No último ano letivo, Harvard recebeu cerca de US$ 700 milhões (R$ 3,9 bilhões) em financiamento federal. Para compensar a perda, a universidade vai liberar US$ 250 milhões (R$ 1,4 bilhão) adicionais de recursos próprios para pesquisas em 2025, além dos US$ 500 milhões (R$ 2,8 bilhões) já destinados anualmente.

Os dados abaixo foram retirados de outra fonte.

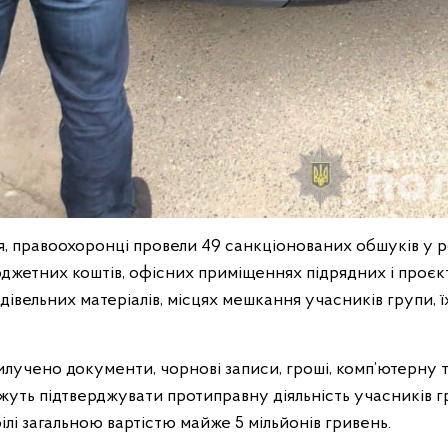
ня, правоохоронці провели 49 санкціонованих обшуків у 
джетних коштів, офісних приміщеннях підрядних і проєк
дівельних матеріалів, місцях мешкання учасників групи, їх
илучено документи, чорнові записи, гроші, комп’ютерну 
жуть підтверджувати протиправну діяльність учасників гр
лі загальною вартістю майже 5 мільйонів гривень.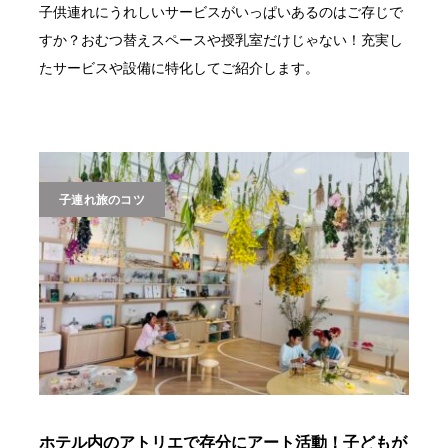
子供連れにうれしいサービスがいっぱいあるのはご存じで
すか？おむつ替えスペースや授乳室だけじゃない！充実し
たサービスや設備に特化してご紹介します。
子連れ旅のコツ
ホテル内のアトリエで存分にアート活動！子どもが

Garber ainda anunciou que reduzirá seu salário em 25% a partir de julho.

O fundo patrimonial de Harvard pode cobrir os prejuízos?

A universidade tem um fundo patrimonial superior a US$ 53 bilhões (R$ 299 bilhões). Mas, ao contrário de uma conta bancária, esse fundo não pode ser ado livremente. Parte dele é distribuída anualmente para o orçamento, enquanto outra parcela é vinculada a projetos específicos ou investida em ativos ilíquidos.

Qual o impacto da suspensão de matrículas de estudantes estrangeiros?

Quase 6.800 estudantes internacionais — 27% do total — vêm de mais de 140 países. Em 2006, esse número era 19,6%. A perda dessas matrículas pressiona ainda mais as finanças da instituição.

Para estrangeiros aprovados para iniciar o curso em setembro, o impacto é imediato. A data limite para confirmar a matrícula foi 1º de maio — a mesma de grande parte das universidades americanas.

Um presidente pode revogar o status fiscal de uma universidade?

Em 2 de maio, Trump escreveu em sua rede Truth Social: “Vamos retirar o status fiscal de Harvard. É o que eles merecem!”. Ele vinha ameaçando essa medida havia semanas.